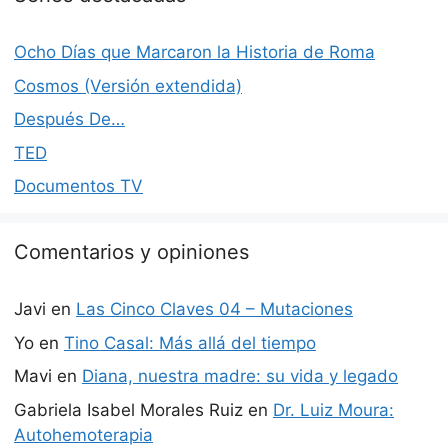
Ocho Días que Marcaron la Historia de Roma
Cosmos (Versión extendida)
Después De…
TED
Documentos TV
Comentarios y opiniones
Javi
en
Las Cinco Claves 04 – Mutaciones
Yo
en
Tino Casal: Más allá del tiempo
Mavi
en
Diana, nuestra madre: su vida y legado
Gabriela Isabel Morales Ruiz
en
Dr. Luiz Moura:
Autohemoterapia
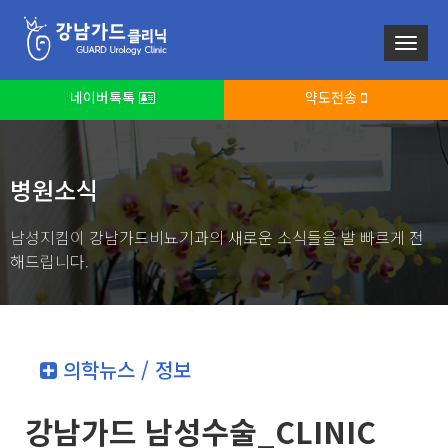
네이버톡톡
약도전송
병원소식
남성지킴이 강남가드비뇨기과의 새로운 소식들을 발 빠르게 전
해드립니다.
의학뉴스 / 정보
강남가드 남성수술_CLINIC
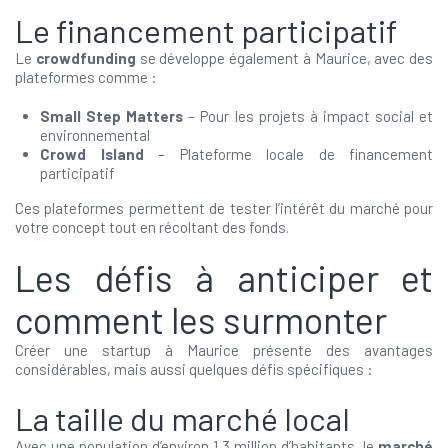
Le financement participatif
Le
crowdfunding
se développe également à Maurice, avec des
plateformes comme :
Small Step Matters
– Pour les projets à impact social et
environnemental
Crowd Island
– Plateforme locale de financement
participatif
Ces plateformes permettent de tester l’intérêt du marché pour
votre concept tout en récoltant des fonds.
Les défis à anticiper et
comment les surmonter
Créer une startup à Maurice présente des avantages
considérables, mais aussi quelques défis spécifiques :
La taille du marché local
Avec une population d’environ 1,3 million d’habitants, le
marché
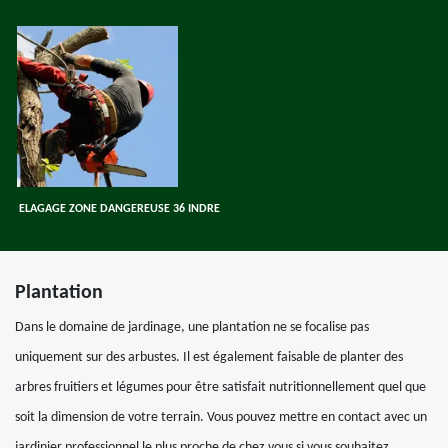
ELAGAGE ZONE DANGEREUSE 36 INDRE
Plantation
Dans le domaine de jardinage, une plantation ne se focalise pas
uniquement sur des arbustes. Il est également faisable de planter des
arbres fruitiers et légumes pour être satisfait nutritionnellement quel que
soit la dimension de votre terrain. Vous pouvez mettre en contact avec un
jardinier professionnel le plus proche de chez vous si vous souhaitez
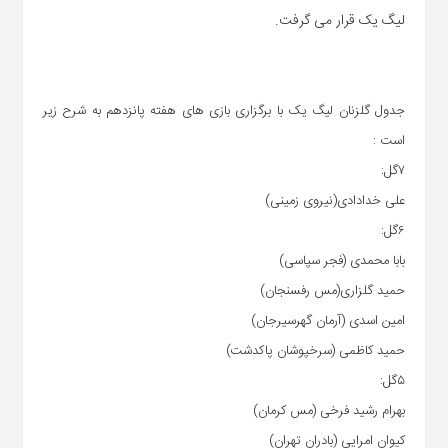
لیگ یک قرار می گرفت.
جدول گلزنان لیگ یک با برگزاری بازی های هفته پانزدهم به شرح زیر
است :
۷گل:
علی خدادادی(نیروی زمینی)
۶گل:
بابا محمدی (فجر سپاسی)
حمید گلزاری(مس رفسنجان)
امین اسدی (آرمان گهرسیرجان)
حمید کاظمی (سرخپوشان پاکدشت)
۵گل:
بهرام رشید فرخی (مس کرمان)
کیوان امرایی (بادران تهران)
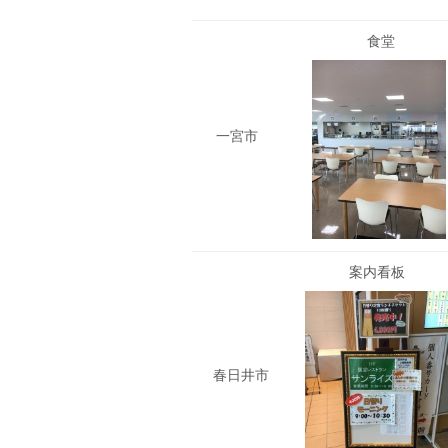
食堂
一宮市
案内看板
春日井市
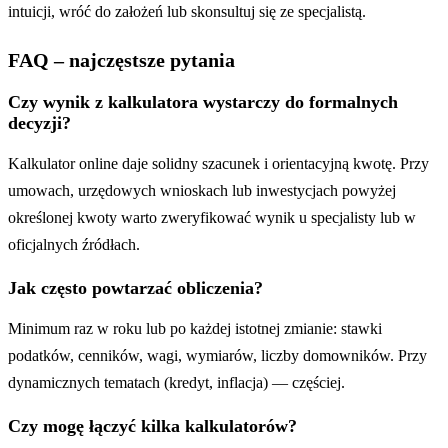
intuicji, wróć do założeń lub skonsultuj się ze specjalistą.
FAQ – najczęstsze pytania
Czy wynik z kalkulatora wystarczy do formalnych
decyzji?
Kalkulator online daje solidny szacunek i orientacyjną kwotę. Przy
umowach, urzędowych wnioskach lub inwestycjach powyżej
określonej kwoty warto zweryfikować wynik u specjalisty lub w
oficjalnych źródłach.
Jak często powtarzać obliczenia?
Minimum raz w roku lub po każdej istotnej zmianie: stawki
podatków, cenników, wagi, wymiarów, liczby domowników. Przy
dynamicznych tematach (kredyt, inflacja) — częściej.
Czy mogę łączyć kilka kalkulatorów?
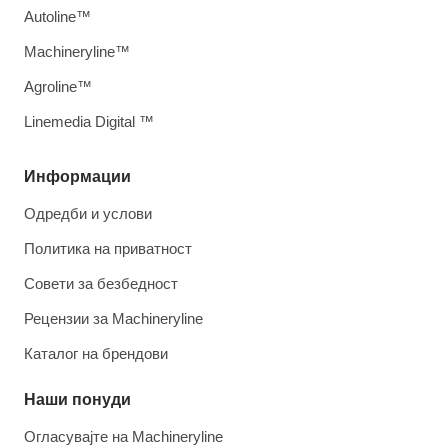
Autoline™
Machineryline™
Agroline™
Linemedia Digital ™
Информации
Одредби и услови
Политика на приватност
Совети за безбедност
Рецензии за Machineryline
Каталог на брендови
Наши понуди
Огласувајте на Machineryline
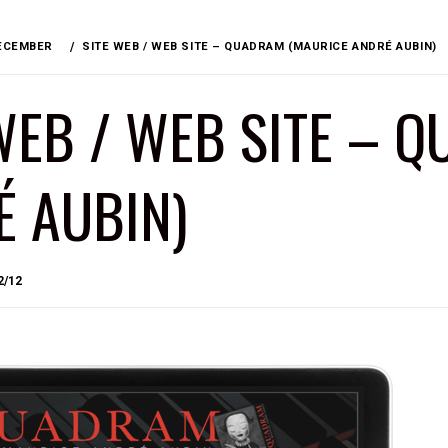
ECEMBER
SITE WEB / WEB SITE – QUADRAM (MAURICE ANDRÉ AUBIN)
WEB / WEB SITE – 
É AUBIN)
BY
2/12
BRIAN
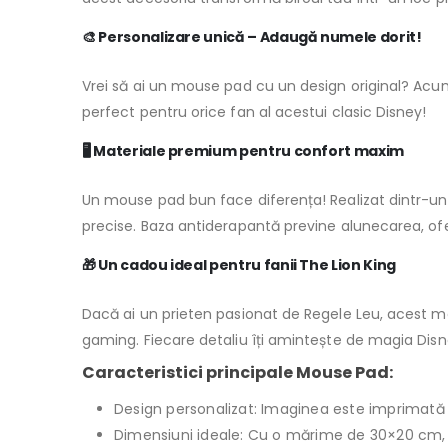
🎨 Personalizare unică – Adaugă numele dorit!
Vrei să ai un mouse pad cu un design original? Acum
perfect pentru orice fan al acestui clasic Disney!
🖥 Materiale premium pentru confort maxim
Un mouse pad bun face diferența! Realizat dintr-un 
precise. Baza antiderapantă previne alunecarea, oferin
🎁 Un cadou ideal pentru fanii The Lion King
Dacă ai un prieten pasionat de Regele Leu, acest mou
gaming. Fiecare detaliu îți amintește de magia Disn
Caracteristici principale Mouse Pad:
Design personalizat: Imaginea este imprimată 
Dimensiuni ideale: Cu o mărime de 30×20 cm, a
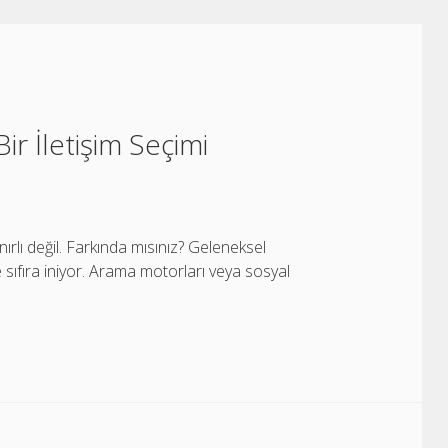
Bir İletişim Seçimi
nırlı değil. Farkında mısınız? Geleneksel
se sıfıra iniyor. Arama motorları veya sosyal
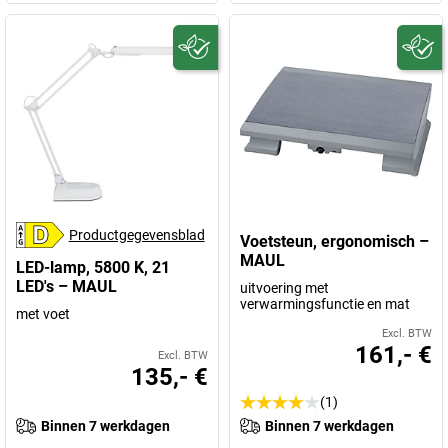
Productgegevensblad
Voetsteun, ergonomisch –
MAUL
LED-lamp, 5800 K, 21
LED's – MAUL
uitvoering met
verwarmingsfunctie en mat
met voet
Excl. BTW
161,- €
Excl. BTW
135,- €
(1)
Binnen 7 werkdagen
Binnen 7 werkdagen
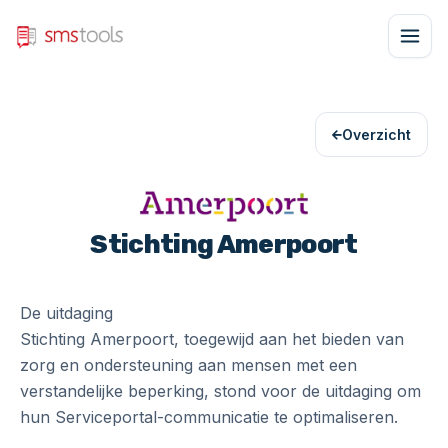
Overzicht
Stichting Amerpoort
De uitdaging
Stichting Amerpoort, toegewijd aan het bieden van
zorg en ondersteuning aan mensen met een
verstandelijke beperking, stond voor de uitdaging om
hun Serviceportal-communicatie te optimaliseren.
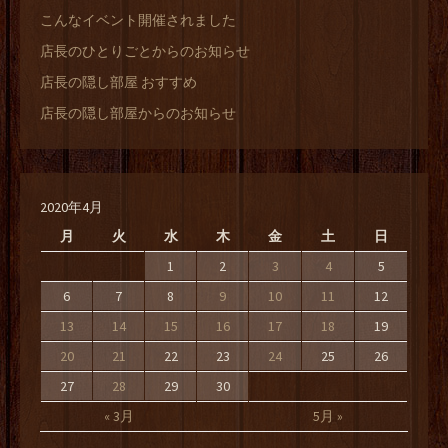
こんなイベント開催されました
店長のひとりごとからのお知らせ
店長の隠し部屋 おすすめ
店長の隠し部屋からのお知らせ
2020年4月
月
火
水
木
金
土
日
1
2
3
4
5
6
7
8
9
10
11
12
13
14
15
16
17
18
19
20
21
22
23
24
25
26
27
28
29
30
« 3月
5月 »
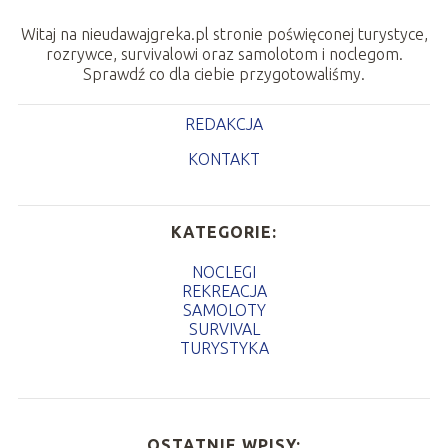
Witaj na nieudawajgreka.pl stronie poświęconej turystyce,
rozrywce, survivalowi oraz samolotom i noclegom.
Sprawdź co dla ciebie przygotowaliśmy.
REDAKCJA
KONTAKT
KATEGORIE:
NOCLEGI
REKREACJA
SAMOLOTY
SURVIVAL
TURYSTYKA
OSTATNIE WPISY:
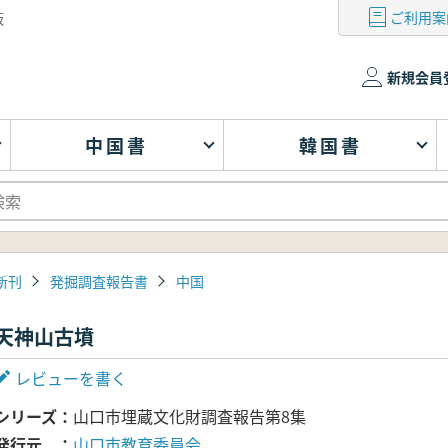
ご利用案
版
新規会員
中国書
韓国書
新刊
発掘調査報告書
中国
天神山古墳
レビューを書く
シリーズ
山口市埋蔵文化財調査報告第8集
発行元
山口市教育委員会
⁂
* WORK REQUEST
All entries need to be duplicated exactly, apart from the images.

* RESPONSE BOX
Ocho Días que Marcaron la Historia de Roma
Cosmos (Versión extendida)
Después De…
TED
Documentos TV
Comentarios y opiniones
Javi
en
Las Cinco Claves 04 – Mutaciones
Yo
en
Tino Casal: Más allá del tiempo
Mavi
en
Diana, nuestra madre: su vida y legado
Gabriela Isabel Morales Ruiz
en
Dr. Luiz Moura:
Autohemoterapia
네이버톡톡
약도전송
병원소식
남성지킴이 강남가드비뇨기과의 새로운 소식들을 발 빠르게 전
해드립니다.
의학뉴스 / 정보
강남가드 남성수술_CLINIC
Le financement participatif
Le
crowdfunding
se développe également à Maurice, avec des
plateformes comme :
Small Step Matters
– Pour les projets à impact social et
environnemental
Crowd Island
– Plateforme locale de financement
participatif
Ces plateformes permettent de tester l’intérêt du marché pour
votre concept tout en récoltant des fonds.
Les défis à anticiper et
comment les surmonter
Créer une startup à Maurice présente des avantages
considérables, mais aussi quelques défis spécifiques :
La taille du marché local
Avec une population d’environ 1,3 million d’habitants, le
marché
ELAGAGE ZONE DANGEREUSE 36 INDRE
Plantation
Dans le domaine de jardinage, une plantation ne se focalise pas
uniquement sur des arbustes. Il est également faisable de planter des
arbres fruitiers et légumes pour être satisfait nutritionnellement quel que
soit la dimension de votre terrain. Vous pouvez mettre en contact avec un
jardinier professionnel le plus proche de chez vous si vous souhaitez
لیگ یک قرار می گرفت.
جدول گلزنان لیگ یک با برگزاری بازی های هفته پانزدهم به شرح زیر
است :
۷گل:
علی خدادادی(نیروی زمینی)
۶گل:
بابا محمدی (فجر سپاسی)
حمید گلزاری(مس رفسنجان)
امین اسدی (آرمان گهرسیرجان)
حمید کاظمی (سرخپوشان پاکدشت)
۵گل:
بهرام رشید فرخی (مس کرمان)
کیوان امرایی (بادران تهران)
食堂
一宮市
案内看板
春日井市
intuicji, wróć do założeń lub skonsultuj się ze specjalistą.
FAQ – najczęstsze pytania
Czy wynik z kalkulatora wystarczy do formalnych
decyzji?
Kalkulator online daje solidny szacunek i orientacyjną kwotę. Przy
umowach, urzędowych wnioskach lub inwestycjach powyżej
określonej kwoty warto zweryfikować wynik u specjalisty lub w
oficjalnych źródłach.
Jak często powtarzać obliczenia?
Minimum raz w roku lub po każdej istotnej zmianie: stawki
podatków, cenników, wagi, wymiarów, liczby domowników. Przy
dynamicznych tematach (kredyt, inflacja) — częściej.
Czy mogę łączyć kilka kalkulatorów?
Autoline™
Machineryline™
Agroline™
Linemedia Digital ™
Информации
Одредби и услови
Политика на приватност
Совети за безбедност
Рецензии за Machineryline
Каталог на брендови
Наши понуди
Огласувајте на Machineryline
ECEMBER
SITE WEB / WEB SITE – QUADRAM (MAURICE ANDRÉ AUBIN)
WEB / WEB SITE – 
É AUBIN)
BY
2/12
BRIAN
🎨 Personalizare unică – Adaugă numele dorit!
Vrei să ai un mouse pad cu un design original? Acum
perfect pentru orice fan al acestui clasic Disney!
🖥 Materiale premium pentru confort maxim
Un mouse pad bun face diferența! Realizat dintr-un 
precise. Baza antiderapantă previne alunecarea, oferin
🎁 Un cadou ideal pentru fanii The Lion King
Dacă ai un prieten pasionat de Regele Leu, acest mou
gaming. Fiecare detaliu îți amintește de magia Disn
Caracteristici principale Mouse Pad:
Design personalizat: Imaginea este imprimată 
Dimensiuni ideale: Cu o mărime de 30×20 cm, a
Bir İletişim Seçimi
nırlı değil. Farkında mısınız? Geleneksel
se sıfıra iniyor. Arama motorları veya sosyal
Productgegevensblad
Voetsteun, ergonomisch –
MAUL
LED-lamp, 5800 K, 21
LED's – MAUL
uitvoering met
verwarmingsfunctie en mat
met voet
Excl. BTW
161,- €
Excl. BTW
135,- €
(1)
Binnen 7 werkdagen
Binnen 7 werkdagen
Overzicht
Stichting Amerpoort
De uitdaging
Stichting Amerpoort, toegewijd aan het bieden van
zorg en ondersteuning aan mensen met een
verstandelijke beperking, stond voor de uitdaging om
hun Serviceportal-communicatie te optimaliseren.
こんなイベント開催されました
店長のひとりごとからのお知らせ
店長の隠し部屋 おすすめ
店長の隠し部屋からのお知らせ
2020年4月
月
火
水
木
金
土
日
1
2
3
4
5
6
7
8
9
10
11
12
13
14
15
16
17
18
19
20
21
22
23
24
25
26
27
28
29
30
« 3月
5月 »
Witaj na nieudawajgreka.pl stronie poświęconej turystyce,
rozrywce, survivalowi oraz samolotom i noclegom.
Sprawdź co dla ciebie przygotowaliśmy.
REDAKCJA
KONTAKT
KATEGORIE:
NOCLEGI
REKREACJA
SAMOLOTY
SURVIVAL
TURYSTYKA
OSTATNIE WPISY:
ご利用案
版
新規会員
中国書
韓国書
新刊
発掘調査報告書
中国
天神山古墳
レビューを書く
シリーズ
山口市埋蔵文化財調査報告第8集
発行元
山口市教育委員会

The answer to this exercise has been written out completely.